Fed is bearish on banks

Until today I thought Meredith Whitney of Oppenheimer was the most negative observer of banks. That was, until I read the transcript of federal reserve Vice Chairman Donald Kohn's report to the Senate committee on Banking , Housing and urban Affairs. Kohn was there to report on the health of the industry since it falls under the fed's responsibilities to oversee the United sates banking system They also have primary supervisory responsibility over any state banks that choose to join the Federal Reserve system, that is to say, most of them.
According to the Vice Chairman, conditions are not so good for the banking industry. Led by credit losses in residential real estate portfolios and sharp markdowns in securitized loan products, the banking industry suffered losses of $8 billion in the fourth quarter of 2007. Interestingly, the 50 largest banks lost a total of $9 billion. This would seem to underpin my theory that the smaller banks are not quite as bad as their more free wheeling cousins in the big cities. In the first quarter the industry was profitable earning a total of $10 billion. Although the largest 50 contributed slightly over half of the earnings, seven of them continued to struggle and reported large losses. Again, it would seem that the larger banks that ventured into sophisticated loan and investment products suffered far more than small town banks in the quarter. Indeed Kohn testified that the larger institutions continue to have problems with loan portfolios, especially real estate development loans and home equity lines of credit. As a result of this continued weakness, non performing assets for US banks better than doubled in the quarter to $81 billion. This is the highest level of troubled assets since 2002. Loan loss provisions jumped in the quarter as well to $32 billion while loan charges offs totaled $14 billion.
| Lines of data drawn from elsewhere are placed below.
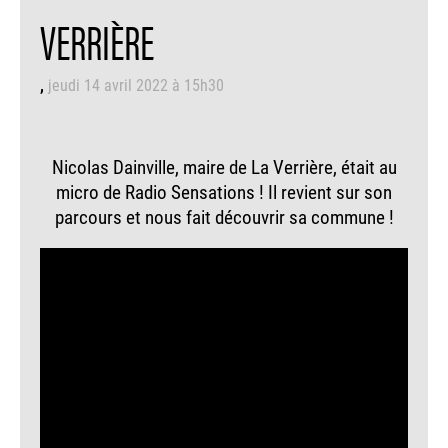
VERRIÈRE
jeudi 14 avril 2022 à 15h30
Nicolas Dainville, maire de La Verrière, était au
micro de Radio Sensations ! Il revient sur son
parcours et nous fait découvrir sa commune !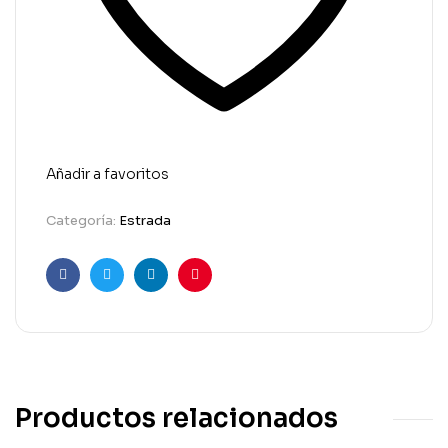
Añadir a favoritos
Categoría:
Estrada
Facebook
Twitter
Linkedin
Pinterest
Productos relacionados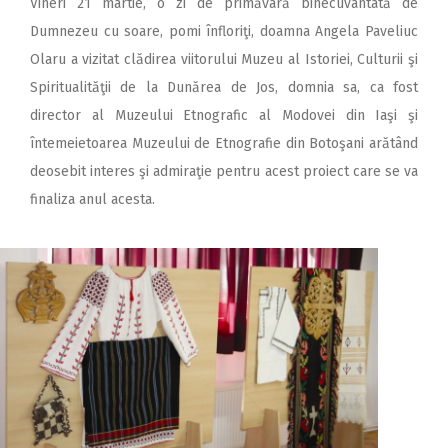
Vineri 21 martie, o zi de primăvară binecuvântată de
Dumnezeu cu soare, pomi înfloriţi, doamna Angela Paveliuc
Olaru a vizitat clădirea viitorului Muzeu al Istoriei, Culturii şi
Spiritualităţii de la Dunărea de Jos, domnia sa, ca fost
director al Muzeului Etnografic al Modovei din Iaşi şi
întemeietoarea Muzeului de Etnografie din Botoşani arătând
deosebit interes şi admiraţie pentru acest proiect care se va
finaliza anul acesta.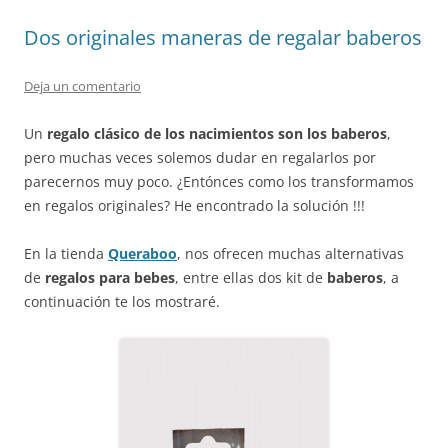
Dos originales maneras de regalar baberos
Deja un comentario
Un
regalo clásico de los
nacimientos son los baberos
,
pero muchas veces solemos dudar en regalarlos por
parecernos muy poco. ¿Entónces como los transformamos
en regalos originales? He encontrado la solución !!!
En la tienda
Queraboo
, nos ofrecen muchas alternativas
de
regalos para bebes
, entre ellas dos kit de
baberos
, a
continuación te los mostraré.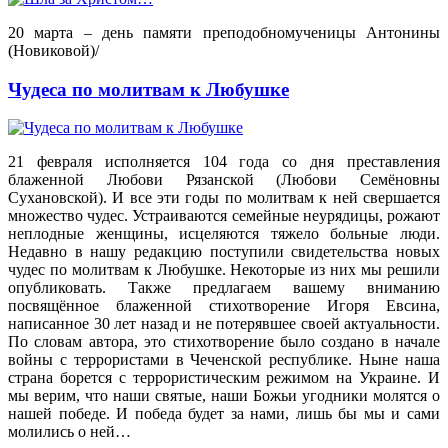
20 марта – день памяти преподобномученицы Антонины
(Новиковой)/
Чудеса по молитвам к Любушке
21 февраля исполняется 104 года со дня преставления
блаженной Любови Рязанской (Любови Семёновны
Сухановской). И все эти годы по молитвам к ней свершается
множество чудес. Устраиваются семейные неурядицы, рожают
неплодные женщины, исцеляются тяжело больные люди.
Недавно в нашу редакцию поступили свидетельства новых
чудес по молитвам к Любушке. Некоторые из них мы решили
опубликовать. Также предлагаем вашему вниманию
посвящённое блаженной стихотворение Игоря Евсина,
написанное 30 лет назад и не потерявшее своей актуальности.
По словам автора, это стихотворение было создано в начале
войны с террористами в Чеченской республике. Ныне наша
страна борется с террористическим режимом на Украине. И
мы верим, что наши святые, наши Божьи угодники молятся о
нашей победе. И победа будет за нами, лишь бы мы и сами
молились о ней…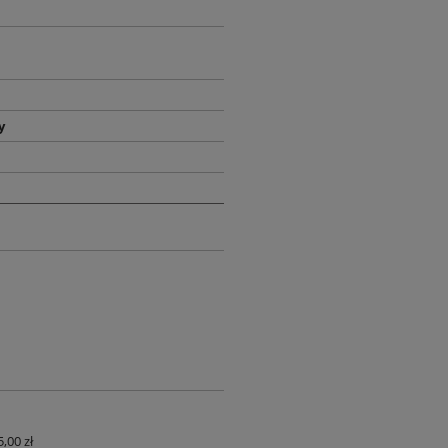
y
,00 zł
UALNYCH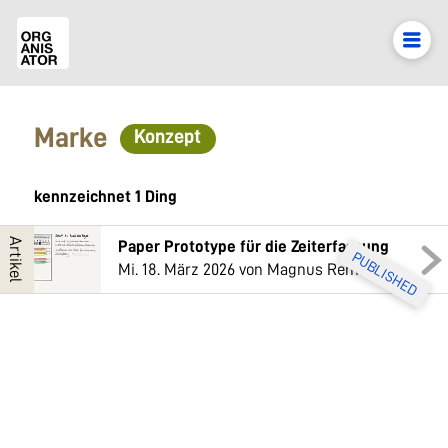
Marke
Konzept
kennzeichnet 1 Ding
Artikel
Paper Prototype für die Zeiterfassung
PUBLISHED
Mi. 18. März 2026
von Magnus Rembold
Kohn also stated that the industry will probably have to continue raising capital to bolster beleaguered balance sheets. So far in 2008 Bank holding companies have raised over $80 billion of new capital. Some of this, Kohn admitted, was at the urging of banking supervisors and regulators. He pointed out the the growth in nonperforming assets was far outpacing the growth of reserves to protect against those losses. Combined with what the Fed Vice Chairman expects to be a very weak earnings environment for banks, future dividend cuts and capital infusions will be needed. In his words, the Fed is urging bank holding companies to bolster their financial positions.

State banks were in much better shape than their larger brethren. The state banks reported net earrings of about $3.7 billion in the first quarter and had a return on assets of about 1%. 98% of all state banks had risk based capital ratios that met or exceeded the regulatory definition of well capitalized. However, they did escape the troubled real estate markets entirely. Non performing asset ratios for the group better than doubled in the quarter to reach the highest level since 1993/ Loan loss provisions climbed as well and are now at 1.14% of average loans at state banks. The losses are primarily the result of the weak real estate markets across the United States.

Vice Chairman Kohn's outlook was less than rosy for the banking industry going forward. He expects continued declines in the real estate markets to continue to cause growing loan losses. He further warns that if the economy continues to weaken the losses could spread to credit card and consumer lending. He warned Senators that if liquidity and capital market conditions do not improve the number of banks that do not meet satisfactory capital ratios will increase from the low levels of the past few years.

He also discussed what the fed was doing to improve supervisory procedures over the nations banking system. This is a lot like locking the door behind the burglar in my opinion. What he did do, however, was set the ground work for additional regulations for the banking system. The impact of new regulations on the industry will be interesting to observe ion the months ahead. If we had enforced the regulations on the books and the fed had done its job, I doubt we would have gotten this deep into a financial crisis. I have yet to see an instance where increased regulation increased profits for any industry.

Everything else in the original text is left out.